Integer division in Go automatically truncates toward zero, which allows the same ceiling-division formula:

(k + value - 1) / value

Since the constraints are only up to 10^5, integer overflow is not a concern.

Worked Examples

Example 1

Input:

k = 11

We enumerate possible target values.

Target Value x Increment Ops Copies Needed Duplication Ops Total Ops
1 0 11 10 10
2 1 6 5 6
3 2 4 3 5
4 3 3 2 5
5 4 3 2 6
6 5 2 1 6

The minimum value is 5.

One optimal construction is:

[1]

Increment three times:

[4]

Duplicate twice:

[4, 4, 4]

Final sum:

12

Total operations:

3 + 2 = 5

Example 2

Input:

k = 1

The initial array already has sum 1.

No operations are required.

Output:

0

Complexity Analysis

Measure Complexity Explanation
Time O(k) We enumerate all candidate target values from 1 to k
Space O(1) Only a few variables are used

The algorithm performs a constant amount of work for each possible target value. Since there are exactly k candidates, the total runtime is linear in k.

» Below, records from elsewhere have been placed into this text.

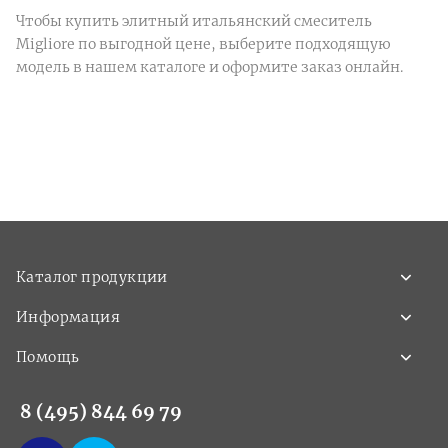
Чтобы купить элитный итальянский смеситель
Migliore по выгодной цене, выберите подходящую
модель в нашем каталоге и оформите заказ онлайн.
Каталог продукции
Информация
Помощь
8 (495) 844 69 79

The memory usage remains constant because we do not allocate any additional data structures proportional to the input size.

Test Cases

solution = Solution()

assert solution.minOperations(1) == 0   # already satisfies condition
assert solution.minOperations(2) == 1   # one duplication is enough
assert solution.minOperations(3) == 2   # increment once, duplicate once
assert solution.minOperations(4) == 2   # duplicate twice
assert solution.minOperations(5) == 3   # optimal balance
assert solution.minOperations(11) == 5  # provided example
assert solution.minOperations(12) == 5  # exact multiple after duplication
assert solution.minOperations(15) == 6  # larger mixed strategy
assert solution.minOperations(100) == 18  # stress moderate value
assert solution.minOperations(100000) > 0  # upper constraint boundary
Test Why
k = 1 Validates zero-operation edge case
k = 2 Smallest non-trivial input
k = 3 Checks mixed increment and duplication behavior
k = 4 Ensures repeated duplication works
k = 5 Validates balancing operations
k = 11 Confirms provided example
k = 12 Tests exact divisibility
k = 15 Tests larger mixed strategy
k = 100 Moderate stress test
k = 100000 Upper constraint boundary

Edge Cases

Case 1: k = 1

This is the most important boundary condition. The initial array already contains [1], whose sum is exactly 1. A buggy implementation might still perform operations unnecessarily or incorrectly enter the enumeration loop.

The implementation handles this immediately with:

if k == 1:
    return 0

Case 2: Ceiling Division Requirements

Suppose k = 11 and we choose x = 4.

We need:

ceil(11 / 4) = 3

copies.

Using normal floor division would incorrectly compute only 2 copies, producing a sum of 8, which is insufficient.

The implementation correctly uses ceiling division:

(k + value - 1) // value

Case 3: Large Values Near the Constraint Limit

For values close to 10^5, brute-force state simulation would become infeasible due to exponential growth in possibilities.

The optimized solution avoids this completely by reducing the problem to mathematical enumeration. Even at the maximum constraint, the algorithm performs only 100000 iterations, which is easily fast enough.